M.2 NVMe Boot Drive Replacement

M.2 NVMe Boot Drive Replacement Overview

This is a high-level overview of the procedure to replace a boot drive.
  1. With the help of NVIDIA Enterprise Support, determine which M.2 drive needs to be replaced.
  2. Get replacement from NVIDIA Enterprise Support.
  3. Power down the system.
  4. Label all cables and unplug them from the motherboard tray.
  5. Remove the motherboard tray and place on a solid flat surface.
  6. Remove the  motherboard tray lid.
  7. Pull out the M.2 riser card with both M.2 disks attached.
  8. Replace the failed M.2 device on the riser card.
  9. Install the M.2 riser card with both M.2 disks.
  10. Close the lid on the motherboard tray.
  11. Insert the motherboard tray into the system.
  12. Plug in all cables using the labels as a reference.
  13. Power on the system.
  14. Confirm the RAID 1 array is being rebuilt.

Identifying the Failed M.2 NVMe

The DGX-2 System automatically sets the failed M.2 drive offline when it detects the failure.
  1. From the console, run the following command to identify the failed drive.
    $ sudo mdadm -D /dev/md0
    Normally, the output would show both drives (nvme0 and nvme1) in an active sync state. The following example output shows only nvme1 in active sync, indicating that nvme0 is the failed drive.
    Number   Major   Minor  RaidDevice  State
       0     259       2       0      active sync  /dev/nvme1n1p2
       -       0       0       1      removed 
  2. Make a note of the device name for the failed drive (nvme0 or nvme1) and the device name for the good drive (nvme0 or nvme1). You will need this information when rebuidling the RAID 1 array after replacing the drive.
  3. Run the following command to determine the location of the failed boot drive, replacing X with the number corresponding to the device name of the failed drive.
    $ ls -l /dev/disk/by-path |grep nvmeX |cut -d':' -f3
    The output will be either '01' or '05'. Be sure to note this number as you will need it when performing the replacement.
  4. Identify the manufacturer and model for the M.2 drive by running the following command on the healthy drive, where X corresponds to the healthy drive, and inspecting the Manufacturer = and Model = line.
    $ sudo nvsm show /systems/localhost/storage/drives/nvmeXn1
  5. Provide the vendor name for the drive when ordering the replacement and then obtain the replacement from NVIDIA Enterprise Support.
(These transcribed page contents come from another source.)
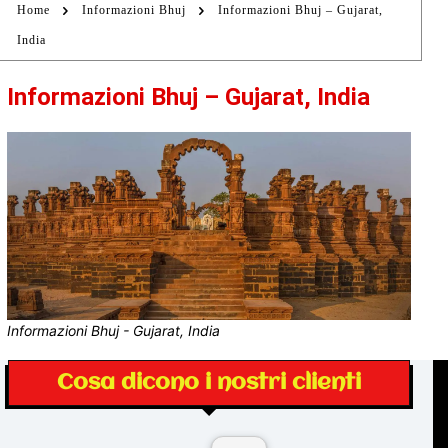
Home
Informazioni Bhuj
Informazioni Bhuj – Gujarat,
India
Informazioni Bhuj – Gujarat, India
Informazioni Bhuj - Gujarat, India
Cosa dicono i nostri clienti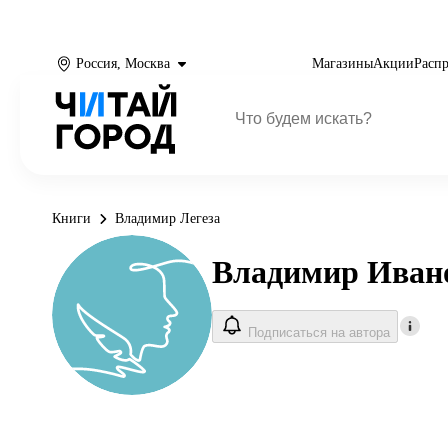
Россия, Москва
Магазины
Акции
Расп
Книги
Владимир Легеза
Владимир Ивано
Подписаться на автора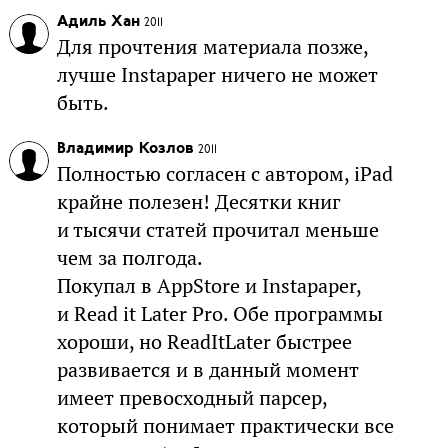
Адиль Хан
2011
Для прочтения материала позже,
лучше Instapaper ничего не может
быть.
Владимир Козлов
2011
Полностью согласен с автором, iPad
крайне полезен! Десятки книг
и тысячи статей прочитал меньше
чем за полгода.
Покупал в AppStore и Instapaper,
и Read it Later Pro. Обе программы
хороши, но ReadItLater быстрее
развивается и в данный момент
имеет превосходный парсер,
который понимает практически все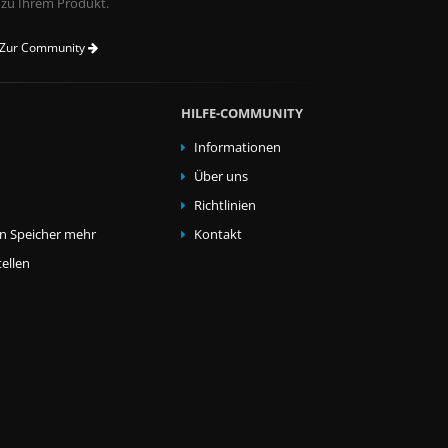
 zu Ihrem Produkt.
Zur Community
HILFE-COMMUNITY
Informationen
Über uns
Richtlinien
en Speicher mehr
Kontakt
ellen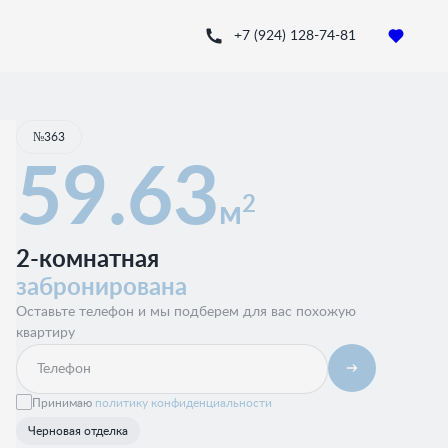
+7 (924) 128-74-81
Квартира забронирована
№363
59.63
2
м
2-комнатная
забронирована
Оставьте телефон и мы подберем для вас похожую
квартиру
Принимаю
политику конфиденциальности
Черновая отделка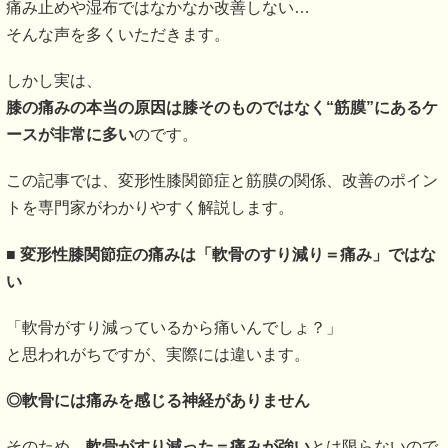
痛み止めや湿布ではなかなか改善しない…
そんな声を多くいただきます。
しかし実は、
膝の痛みの本当の原因は膝そのものではなく“筋膜”にあるケ
ースが非常に多い
のです。
この記事では、変形性膝関節症と筋膜の関係、改善のポイン
トを専門家がわかりやすく解説します。
■
変形性膝関節症の痛みは「軟骨のすり減り＝痛み」ではな
い
「軟骨がすり減っているから痛いんでしょ？」
と思われがちですが、実際には違います。
◎
軟骨には痛みを感じる神経がありません
そのため、
軟骨がすり減った＝痛みが強い
とは限らないので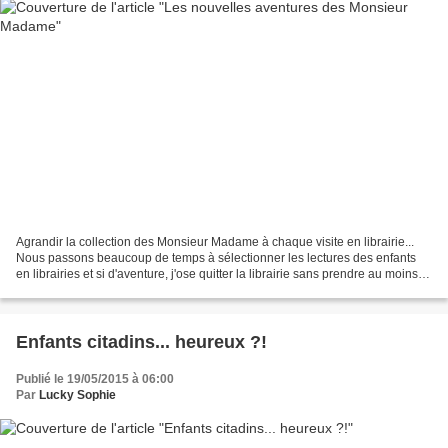
Agrandir la collection des Monsieur Madame à chaque visite en librairie...
Nous passons beaucoup de temps à sélectionner les lectures des enfants
en librairies et si d'aventure, j'ose quitter la librairie sans prendre au moins
un livre, je me retrouve...
Enfants citadins... heureux ?!
Publié le 19/05/2015 à 06:00
Par
Lucky Sophie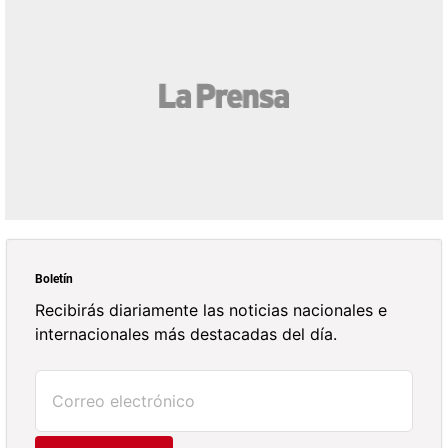
Boletín
Recibirás diariamente las noticias nacionales e
internacionales más destacadas del día.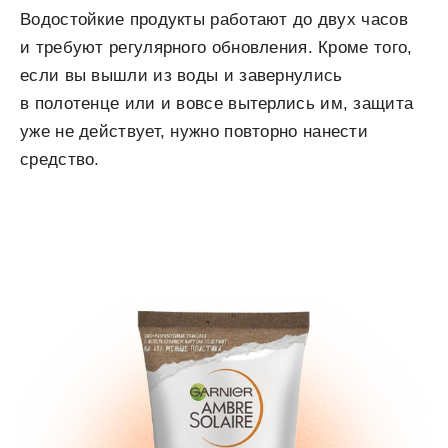
Водостойкие продукты работают до двух часов
и требуют регулярного обновления. Кроме того,
если вы вышли из воды и завернулись
в полотенце или и вовсе вытерлись им, защита
уже не действует, нужно повторно нанести
средство.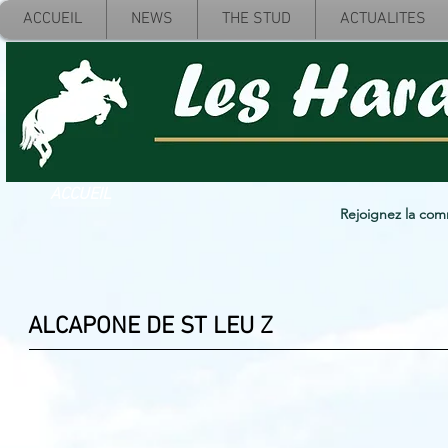
ACCUEIL
NEWS
THE STUD
ACTUALITES
ACCUEIL
Rejoignez la co
ALCAPONE DE ST LEU Z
Replacing the M.2 NVMe Drive

Before attempting to replace one of the M.2 NVMe drives, be sure to have performed the following:
  • Determined the location ID of the faulty M.2 NVMe drive.
  • Obtained the replacement M.2 NVMe drive and have saved the packaging for use when returning the faulty drive.

CAUTION: Static Sensitive Devices: - Be sure to observe best practices for electrostatic discharge (ESD) protection. This includes making sure personnel and equipment are connected to a common ground, such as by wearing a wrist strap connected to the chassis ground, and placing components on static-free work surfaces.

  1. Back up any critical data to a network shared volume or some other means of backup.
  2. Power down the system.
  3. Label all cables connected to the motherboard tray for easy identification when reconnecting.
  4. Remove the motherboard tray.

    Refer to the instructions in the section Removing the Motherboard Tray.

  5. Remove the M.2 modules and the riser card from the motherboard tray by pushing on the clip to release the riser.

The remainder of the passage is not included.